Overview
The European Commission — the executive body of the European Union — is actively investigating a security breach after an unauthorized threat actor compromised one of its Amazon Web Services (AWS) accounts. The incident was reported on March 27, 2026, and represents the second significant breach to hit EU institutions within just a few months.
What Happened
A threat actor gained unauthorized access to the European Commission’s AWS cloud account and claimed to have exfiltrated over 350 GB of data, reportedly including multiple internal databases and information belonging to Commission employees.
Notably, AWS itself was not compromised. The company confirmed:
“AWS did not experience a security event, and our services operated as designed.”
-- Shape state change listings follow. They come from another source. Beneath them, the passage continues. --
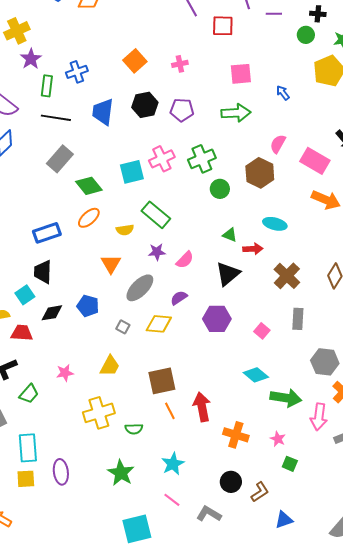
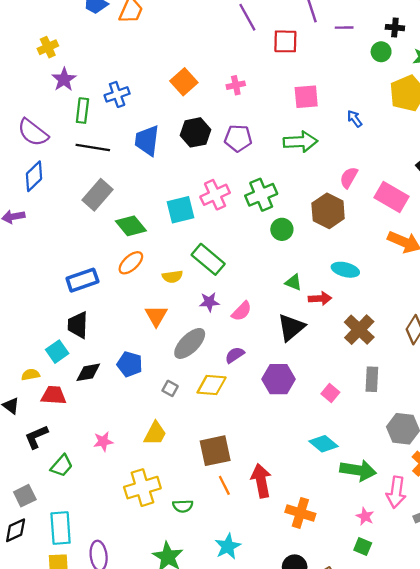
yellow cross: (17, 31) -> (48, 47), size x0.7
pink star: (278, 439) -> (365, 516), moved

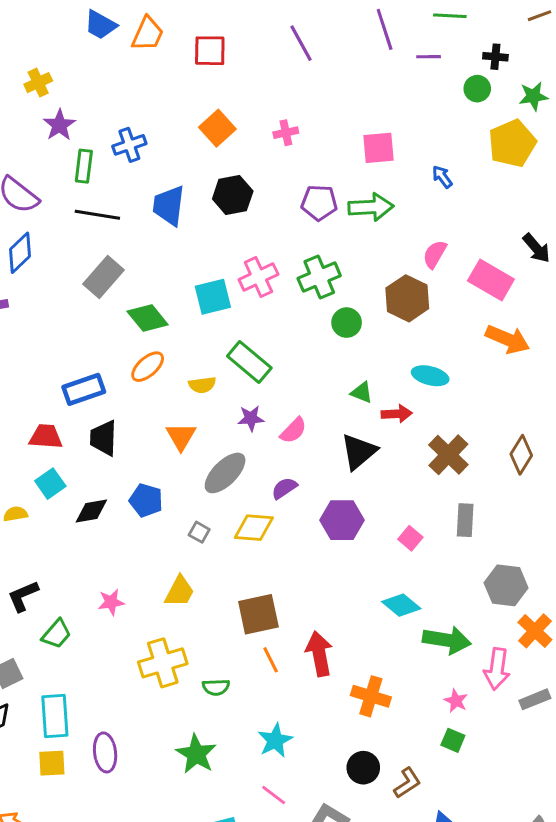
red square: (285, 41) -> (210, 51), moved
purple pentagon: (238, 138) -> (319, 203), moved
black trapezoid: (78, 325) -> (104, 438), moved
red trapezoid: (54, 395) -> (46, 437), moved

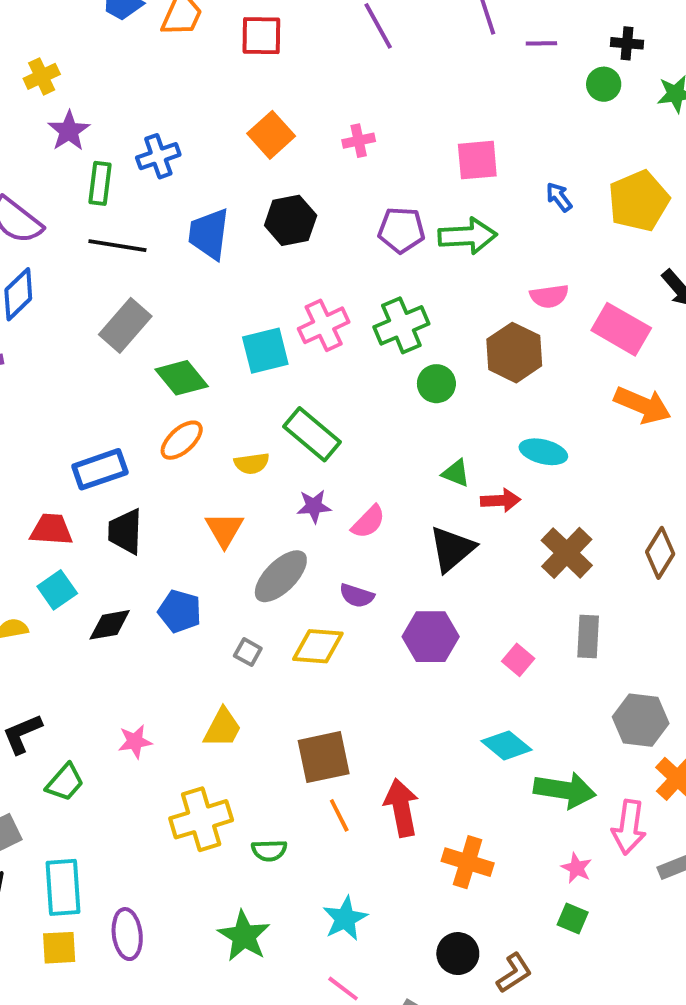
yellow pentagon: (512, 143) -> (639, 201), moved
pink semicircle: (435, 254) -> (549, 296), turned -128
purple semicircle: (284, 488) -> (357, 596), turned -128

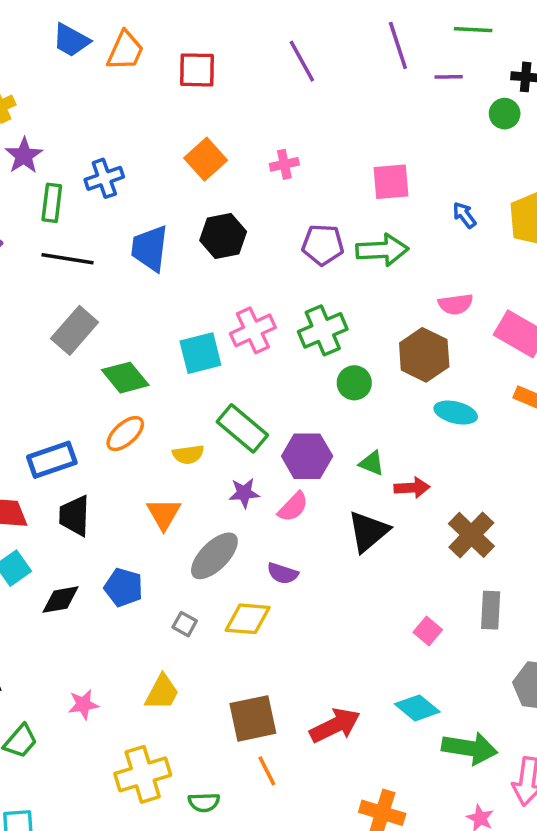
cyan ellipse: (543, 452) -> (456, 413), moved
purple hexagon: (431, 637) -> (307, 456), moved
red arrow: (401, 808) -> (335, 725), moved, turned 75

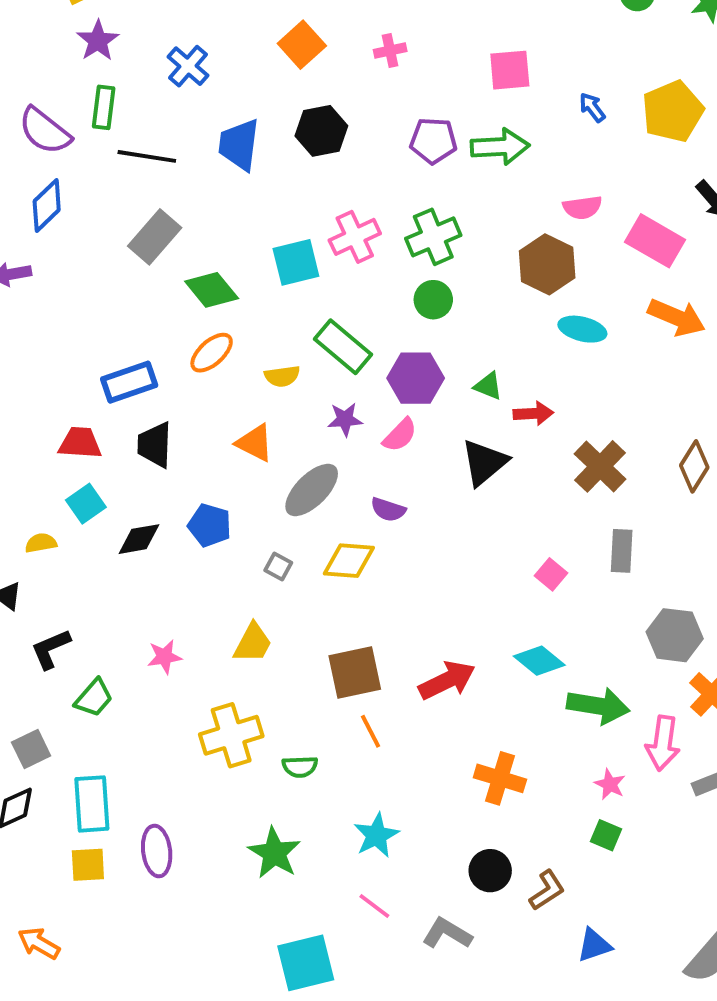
blue cross: (104, 178) -> (188, 66), turned -30
green rectangle: (52, 203) -> (104, 107), moved
green circle: (354, 383) -> (433, 300), moved
orange triangle: (164, 514) -> (255, 443), turned -33

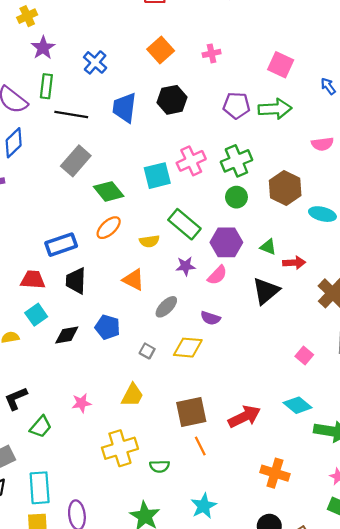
pink square: (510, 70) -> (281, 65), turned 30
brown hexagon: (547, 264) -> (285, 188), moved
gray ellipse: (312, 490) -> (166, 307), size x0.7

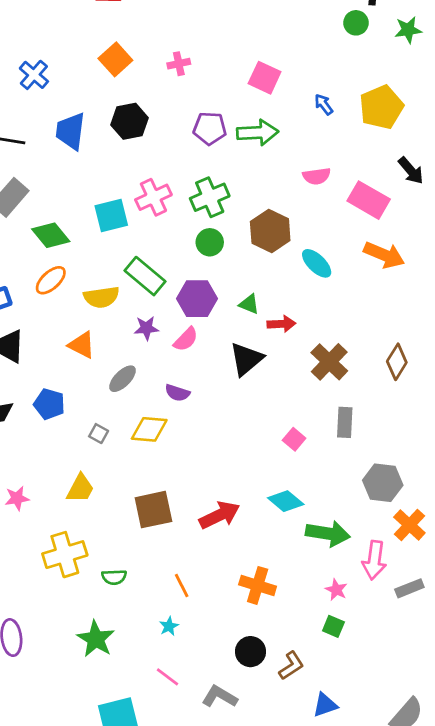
cyan ellipse: (322, 214) -> (317, 263), turned 30
yellow semicircle: (149, 241) -> (101, 297), size x1.4
orange line: (200, 446) -> (182, 585), moved
cyan star: (204, 506) -> (169, 626), size x0.6

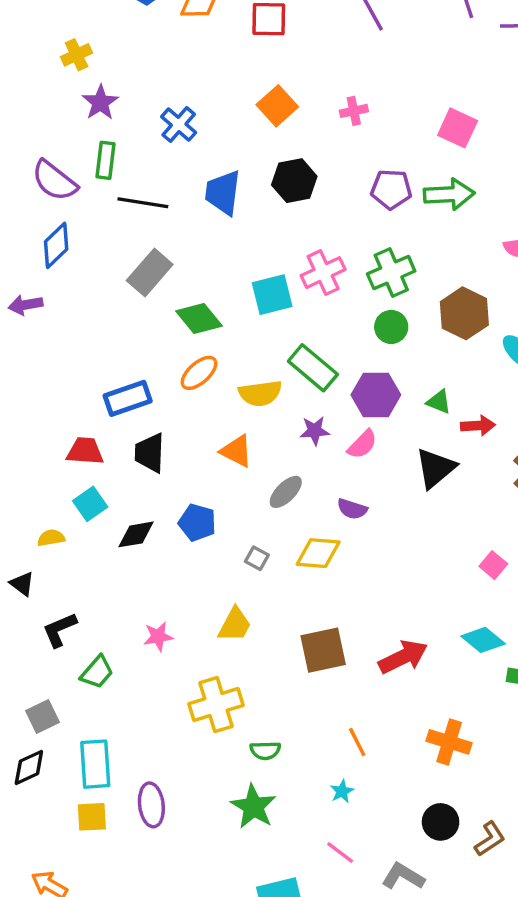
green semicircle: (114, 577) -> (265, 750), moved

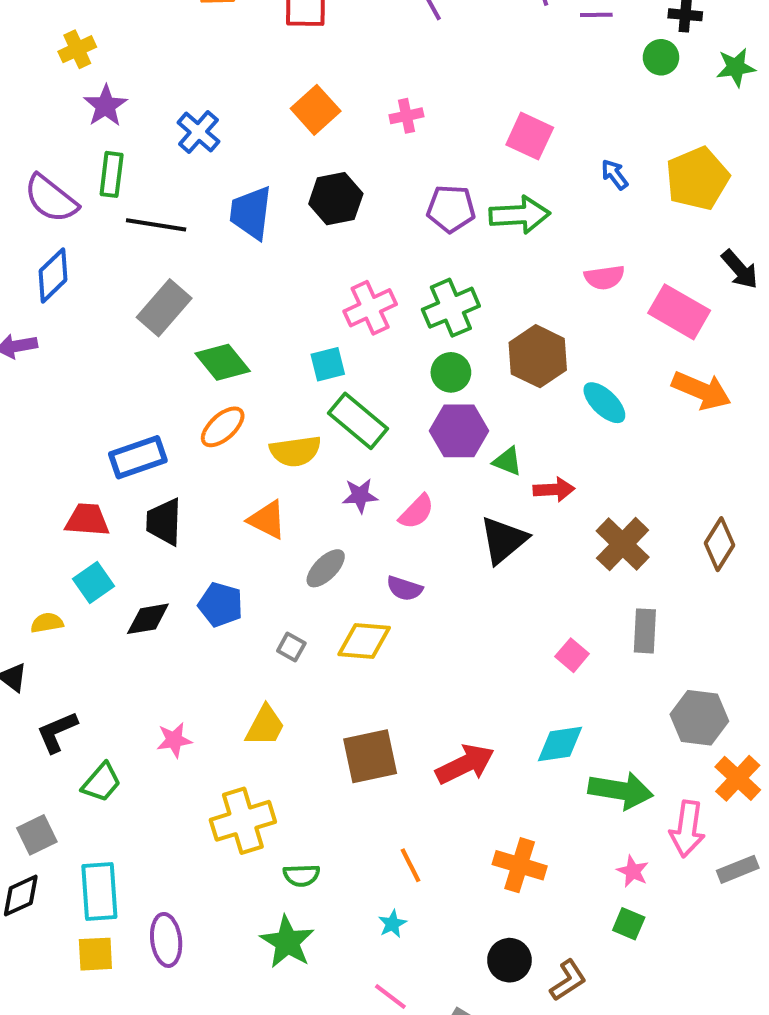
cyan square: (272, 295) -> (328, 364), moved, size x0.7
purple hexagon: (376, 395) -> (459, 431), moved
cyan diamond: (483, 640) -> (560, 744), turned -48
This means the breach was an account-level compromise — the attacker got into the Commission’s cloud account, not into AWS infrastructure itself. This is a critical distinction and a common pattern in cloud breaches.
How Did This Happen?
The attack method has not been publicly disclosed yet. However, account-level cloud compromises typically occur through one or more of the following vectors:
- Credential theft — stolen IAM (Identity and Access Management) credentials via phishing or malware
- Exposed access keys — AWS access keys accidentally leaked in code repositories or configuration files
- Weak MFA — missing or bypassable multi-factor authentication on privileged accounts
- Third-party compromise — a vendor or contractor with access to the environment is breached first
Given that this is the Commission’s second breach in months (a prior incident in February 2026 involved mobile device management), it raises serious questions about their overall security posture.
Impact
- 350+ GB of data allegedly stolen, including internal databases
- Employee information exposed
- The threat actor has stated they will leak the data publicly but will not attempt extortion — making this a transparency and reputational risk rather than a ransomware scenario
- The full scope of the breach is still under investigation
Response
The Commission’s cybersecurity incident response team detected the breach quickly. However, at the time of reporting, no public disclosure had been made by the Commission itself — the incident became known through the threat actor’s claims and media reporting.
Key Takeaways
This breach is a textbook example of why cloud account security deserves as much attention as traditional network security. A few lessons:
- IAM hygiene matters — least privilege access, rotating keys, and auditing permissions regularly can limit the blast radius of a compromised account
- MFA on all privileged accounts — especially cloud console and API access
- Monitor for unusual data egress — 350 GB leaving your environment should trigger alerts
- Third-party risk — if contractors or vendors have access, their security posture becomes your risk
Cloud providers like AWS secure the infrastructure. Securing what’s on that infrastructure is entirely on you — this is the shared responsibility model in action.